Please count, in the material below, each line containing "when", and report only the number.
** Opening Data under study block **
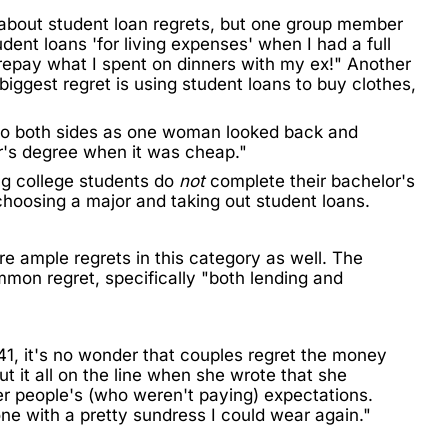
 about student loan regrets, but one group member
dent loans 'for living expenses' when I had a full
repay what I spent on dinners with my ex!" Another
 biggest
regret
is using student loans to buy clothes,
g to both sides as one woman looked back and
er's degree when it was cheap."
ng college students
do
not
complete their bachelor's
 choosing a major and taking out student loans.
e ample regrets in this category as well. The
mmon regret, specifically "both lending and
41,
it's no wonder that couples regret the money
t it all on the line when she wrote that she
er people's (who weren't paying) expectations.
e with a pretty sundress I could wear again."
** Closing Data under study block **
Output of the exercise: 3